= Kripa Shankar Shukla =

Historian of Indian mathematics (1918-2007)

Kripa Shankar Shukla (10 July 1918 - 22 September 2007) was a historian of Indian mathematics. He was awarded the DLitt degree by Lucknow University in 1955 for his thesis on “Astronomy in the Seventh Century India: Bhāskara I and His Works” which was completed under the guidance of A. N. Singh. He retired in 1979.

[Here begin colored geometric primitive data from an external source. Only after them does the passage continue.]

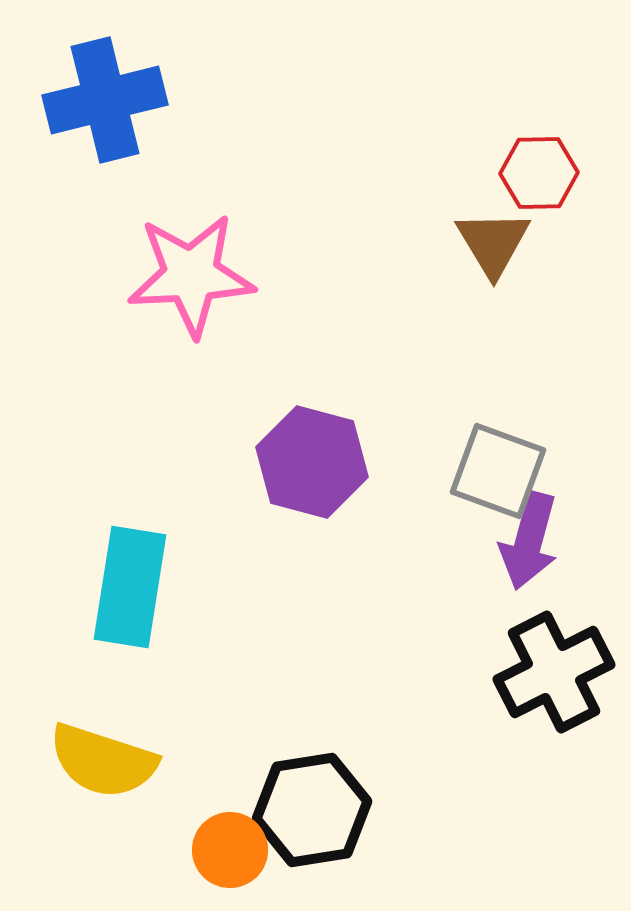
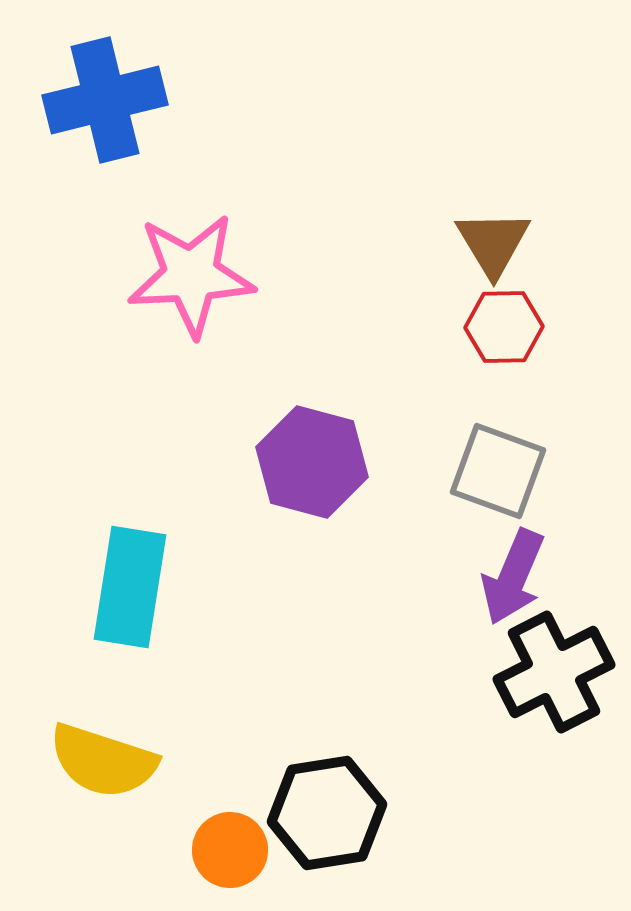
red hexagon: moved 35 px left, 154 px down
purple arrow: moved 16 px left, 36 px down; rotated 8 degrees clockwise
black hexagon: moved 15 px right, 3 px down
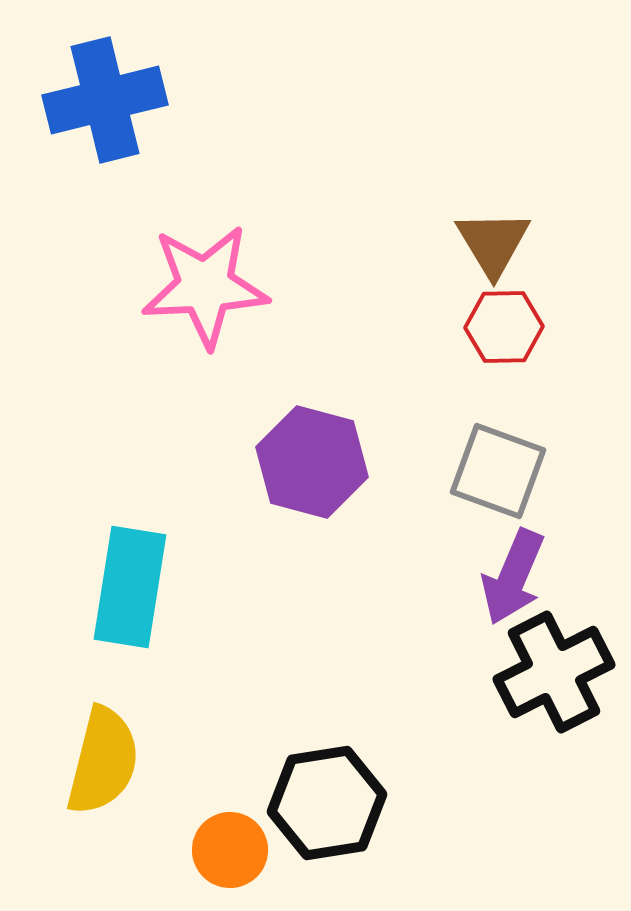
pink star: moved 14 px right, 11 px down
yellow semicircle: rotated 94 degrees counterclockwise
black hexagon: moved 10 px up
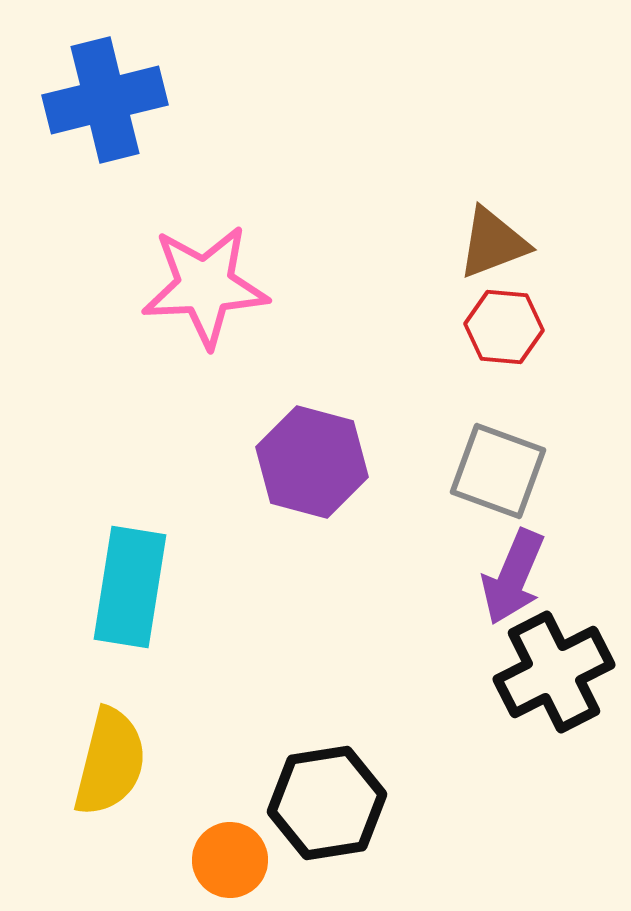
brown triangle: rotated 40 degrees clockwise
red hexagon: rotated 6 degrees clockwise
yellow semicircle: moved 7 px right, 1 px down
orange circle: moved 10 px down
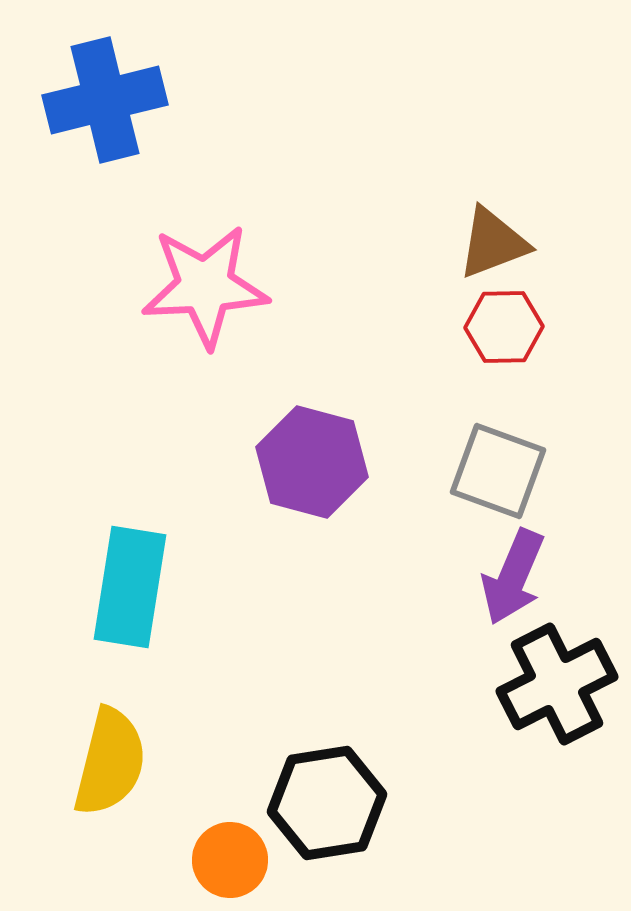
red hexagon: rotated 6 degrees counterclockwise
black cross: moved 3 px right, 12 px down
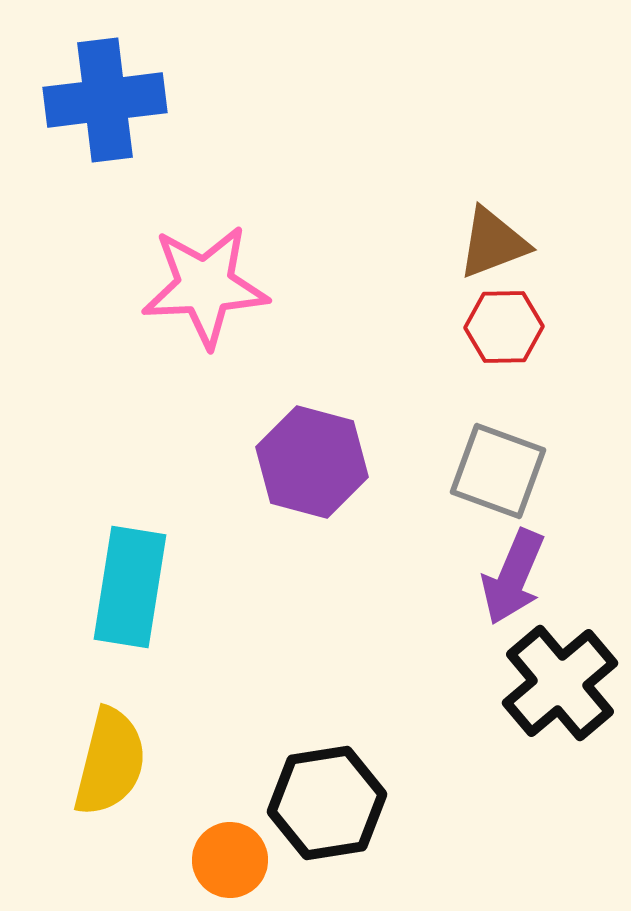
blue cross: rotated 7 degrees clockwise
black cross: moved 3 px right, 1 px up; rotated 13 degrees counterclockwise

Shukla published several important source works in Indian mathematics and astronomy with translations, notes, explanations. He also authored a large number of research papers bringing out many previously unknown facts about the historical development of mathematics in India. He continued his active research even after retiring from his official position in Lucknow University. Shukla supervised the research work of several research scholars
including that of Yukio Ohashi (1955 - 2019) from Japan whose dissertation was titled "A History of Astronomical Instruments in India".

==Publications==

=== Source works brought out by K. S. Shula ===

The important source works brought out by Shukla include the following:

1. Sūrya-siddhānta with the commentary of Parameśvara (1957)
2. Pāṭīgaṇita of Śrīdharācārya (1959)
3. Mahābhāskarīya of Bhāskara I (1960)
4. Laghubhāskarīya of Bhāskara I (1963)
5. Dhīkoṭida-karaṇa of Śrīpati (1969)
6. Bījagaṇitāvataṃsa of Nārāyaṇa Paṇḍita (1970)
7. Āryabhaṭīya of Āryabhaṭa (1976)
8. Āryabhaṭīya of Āryabhaṭa with the commentary of Bhāskara I and Someśvara (1976)
9. Karaṇaratna of Devācārya (1979)
10. Vaṭeśvarasiddhānta and Gola of Vaṭeśvara (2 Vols) (1985–86)
11. Laghumānasa of Mañjula (1990)
12. Gaṇitapañcaviṃśī (published posthumously) (2017)

=== Research papers ===

Aditya Kolachana, K. Mahesh and K. Ramasubramanian have brought out a 754-page volume containing a collection of selected articles by Shukla under the title "Studies in Indian Mathematics and Astronomy" in 2019.

==Awards and accolades==

The awards and prizes conferred on Shukla include the following:

- Awarded Banerji Research Prize of University of Lucknow
- 1984: Elected Fellow of the National Academy of Sciences, India
- 1988: Selected as a Corresponding Member of the International Academy of the History of Science, Paris.